There are some topics in my house that are never laid to rest. Even when I think that it’s over and done with, they keep coming back- normally at times when I’m most tired and don’t want to talk about it.
Of those topics is the one about the jehez. This subject will just not let up and I am exhausted. To this day, it is still beyond me why I should dress up differently because I’m married.
Of course, she believes that a married woman should be presentable and uphold her position in society because she is no longer a little girl and must represent her new family and husband in the best way possible. That’s what she was taught and that’s what she will pass onto her two daughters.
I, on the other hand, prefer comfort over style. My job requires me to be on my feet the whole day so my outfits are tailored according to that. My hair is never done (most of the days I don’t even bother with combing it) and I can do my makeup in under 10 minutes. I spend a good chunk on my income on clothes but only because I exhaust them so much.
Now of course certain occasions require certain types of dress, and I have some pieces in my closet just for that.
But because I am going to be a Mrs, my mother has come with the following list for me to keep handy for organizing my closet in this new state I’ll be in. What she fails to see is that I could’ve benefited from this advice long before I met my fiance or decided to get married.

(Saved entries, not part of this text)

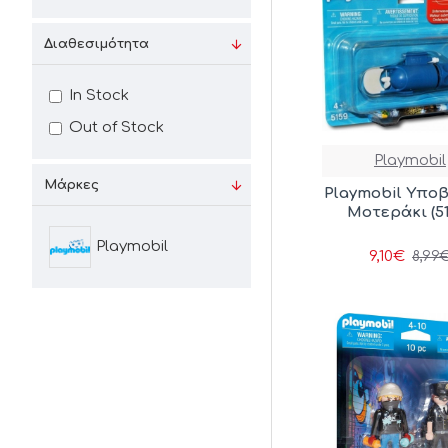
Διαθεσιμότητα
In Stock
Out of Stock
Playmobil
Μάρκες
Playmobil Υπο
Μοτεράκι (51
Playmobil
9,10€
8,99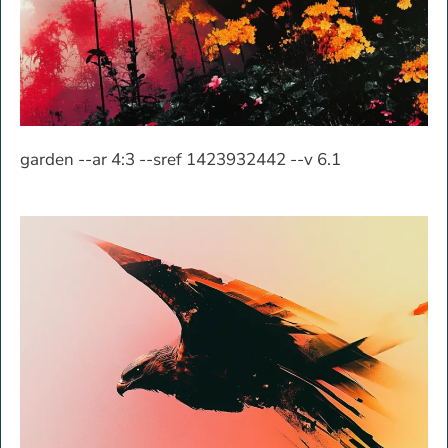
garden --ar 4:3 --sref 1423932442 --v 6.1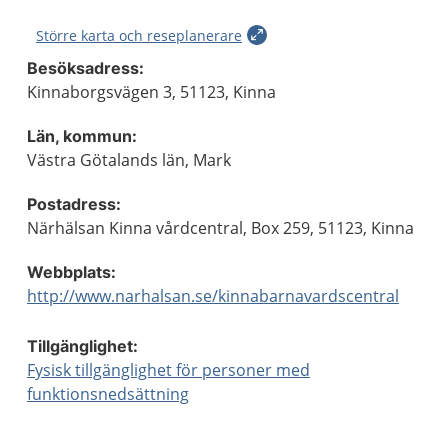
Större karta och reseplanerare
Besöksadress:
Kinnaborgsvägen 3, 51123, Kinna
Län, kommun:
Västra Götalands län, Mark
Postadress:
Närhälsan Kinna vårdcentral, Box 259, 51123, Kinna
Webbplats:
http://www.narhalsan.se/kinnabarnavardscentral
Tillgänglighet:
Fysisk tillgänglighet för personer med
funktionsnedsättning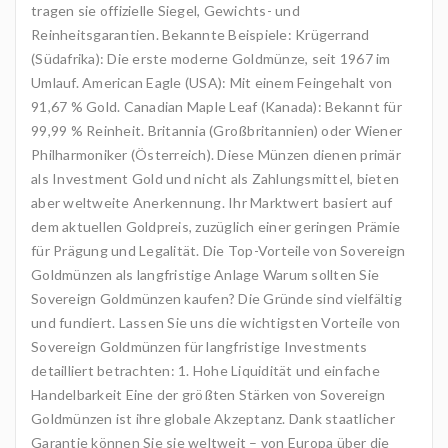
tragen sie offizielle Siegel, Gewichts- und
Reinheitsgarantien. Bekannte Beispiele: Krügerrand
(Südafrika): Die erste moderne Goldmünze, seit 1967 im
Umlauf. American Eagle (USA): Mit einem Feingehalt von
91,67 % Gold. Canadian Maple Leaf (Kanada): Bekannt für
99,99 % Reinheit. Britannia (Großbritannien) oder Wiener
Philharmoniker (Österreich). Diese Münzen dienen primär
als Investment Gold und nicht als Zahlungsmittel, bieten
aber weltweite Anerkennung. Ihr Marktwert basiert auf
dem aktuellen Goldpreis, zuzüglich einer geringen Prämie
für Prägung und Legalität. Die Top-Vorteile von Sovereign
Goldmünzen als langfristige Anlage Warum sollten Sie
Sovereign Goldmünzen kaufen? Die Gründe sind vielfältig
und fundiert. Lassen Sie uns die wichtigsten Vorteile von
Sovereign Goldmünzen für langfristige Investments
detailliert betrachten: 1. Hohe Liquidität und einfache
Handelbarkeit Eine der größten Stärken von Sovereign
Goldmünzen ist ihre globale Akzeptanz. Dank staatlicher
Garantie können Sie sie weltweit – von Europa über die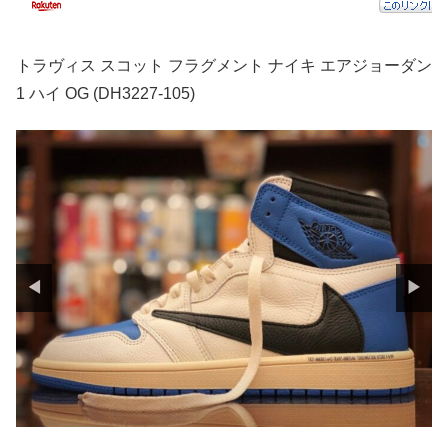
トラヴィス スコット フラグメント ナイキ エアジョーダン
1 ハイ OG (DH3227-105)
◀
▶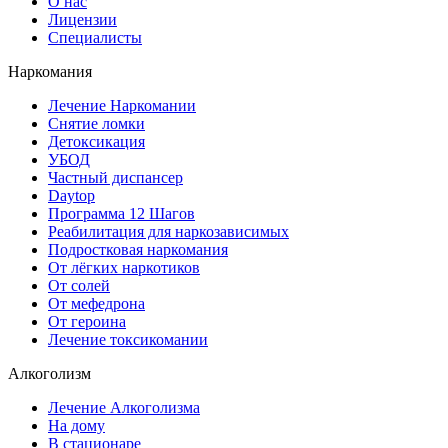
О нас
Лицензии
Специалисты
Наркомания
Лечение Наркомании
Снятие ломки
Детоксикация
УБОД
Частный диспансер
Daytop
Программа 12 Шагов
Реабилитация для наркозависимых
Подростковая наркомания
От лёгких наркотиков
От солей
От мефедрона
От героина
Лечение токсикомании
Алкоголизм
Лечение Алкоголизма
На дому
В стационаре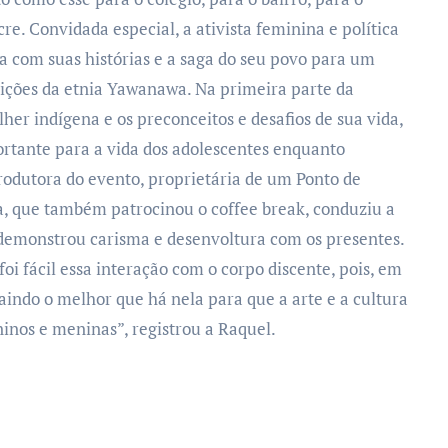
re. Convidada especial, a ativista feminina e política
 com suas histórias e a saga do seu povo para um
dições da etnia Yawanawa. Na primeira parte da
er indígena e os preconceitos e desafios de sua vida,
tante para a vida dos adolescentes enquanto
rodutora do evento, proprietária de um Ponto de
, que também patrocinou o coffee break, conduziu a
emonstrou carisma e desenvoltura com os presentes.
foi fácil essa interação com o corpo discente, pois, em
raindo o melhor que há nela para que a arte e a cultura
inos e meninas”, registrou a Raquel.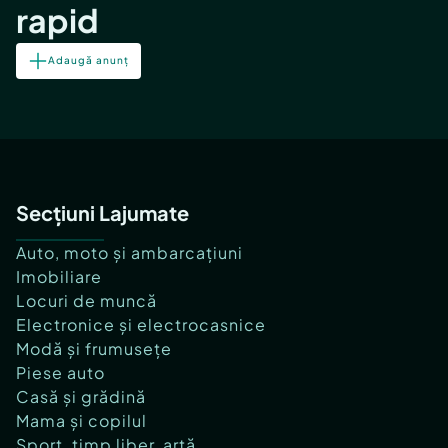
rapid
Adaugă anunț
Secțiuni Lajumate
Auto, moto și ambarcațiuni
Imobiliare
Locuri de muncă
Electronice și electrocasnice
Modă și frumusețe
Piese auto
Casă și grădină
Mama și copilul
Sport, timp liber, artă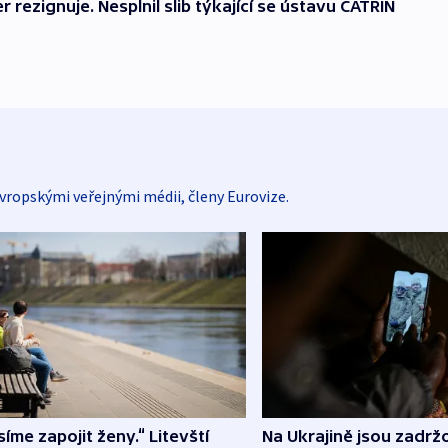
 rezignuje. Nesplnil slib týkající se ústavu CATRIN
vropskými veřejnými médii, členy Eurovize.
íme zapojit ženy.“ Litevští
Na Ukrajině jsou zadrž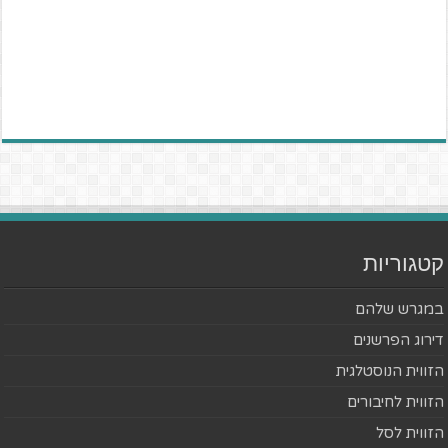
קטגוריות
במגרש שלהם
דירוג הפרשנים
הזווית הנוסטלגית
הזווית לחיבורים
הזווית לסל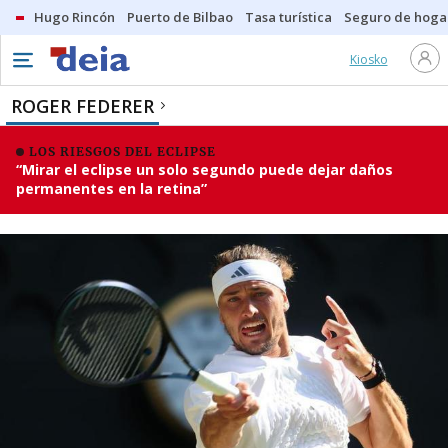
Hugo Rincón
Puerto de Bilbao
Tasa turística
Seguro de hoga
Kiosko
ROGER FEDERER
LOS RIESGOS DEL ECLIPSE
“Mirar el eclipse un solo segundo puede dejar daños
permanentes en la retina”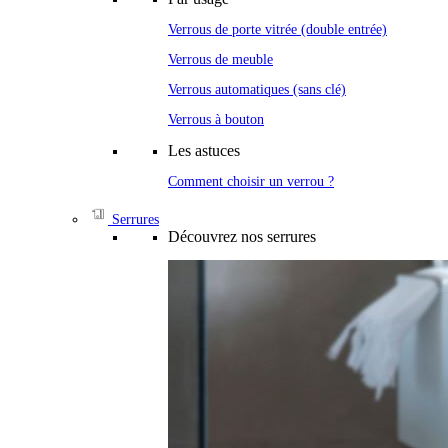
Verrous de porte vitrée (double entrée)
Verrous de meuble
Verrous automatiques (sans clé)
Verrous à bouton
Les astuces
Comment choisir un verrou ?
Serrures
Découvrez nos serrures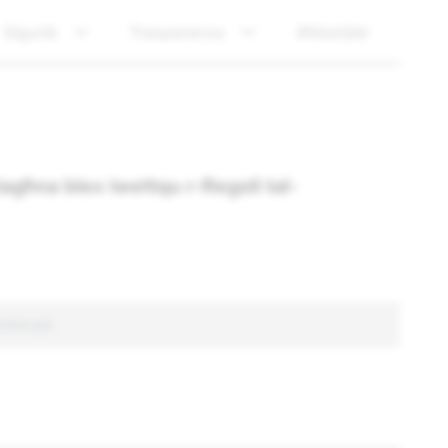
Sigurtà
Trasparenza
Aħbarijiet
tagħna biex iwettqu r-Regoli tal-
Enforced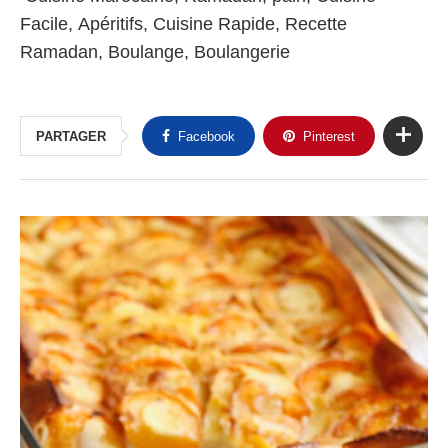
Facile, Apéritifs, Cuisine Rapide, Recette
Ramadan, Boulange, Boulangerie
PARTAGER
Facebook
Pinterest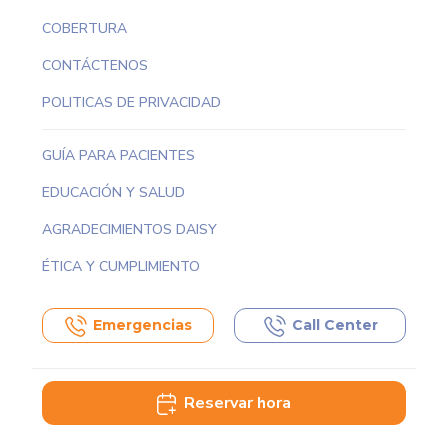
COBERTURA
CONTÁCTENOS
POLITICAS DE PRIVACIDAD
GUÍA PARA PACIENTES
EDUCACIÓN Y SALUD
AGRADECIMIENTOS DAISY
ÉTICA Y CUMPLIMIENTO
Emergencias
Call Center
Reservar hora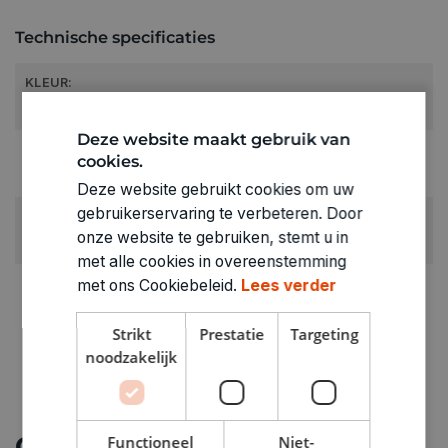
Technische specificaties
KLEUR:
Goud
Deze website maakt gebruik van
RUBRIEK:
cookies.
Andere kralen
Deze website gebruikt cookies om uw
gebruikerservaring te verbeteren. Door
ARTIKELNUMMER
onze website te gebruiken, stemt u in
0370242
met alle cookies in overeenstemming
met ons Cookiebeleid.
Lees verder
Strikt
Prestatie
Targeting
noodzakelijk
Ontdek meer
Functioneel
Niet-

This is word for word by the way. Maybe this way she’ll know I’m listenting to her? I still fail to understand what circumstances require me to have a more “decent” nightgown. If people are coming over, I am definitely going to put on clothes- the good kind.
I don’t want to come off as cynical because this is actually good advice. I often have trouble finding out what to wear because I dress according to my mood as well and everything gets mixed up. I only wish it had come earlier.
Of course suggesting I should get all dressed up to go to someplace super casual like Em Nazih or similar cafes and places is where this stops making sense. These places were made to be frequented while being comfortable and relaxed. I mean, we go to Em Nazih to compete in quiz night!
I can’t wear my sparkly heels to a gathering where everyone is going to sit around drinking Almaza from the bottle, just like I won’t be wearing my sneakers to a dinner out with my in-laws (although I think the fiance would like that).
Any suggestion built upon impressing other people before my own comfort is where I need to draw the line. And that’s not something easily accomplished in a society obsessed with status and appearances. Unfortunately for me, my mother seems to believe that wholeheartedly – and I’m really nowhere near pleased.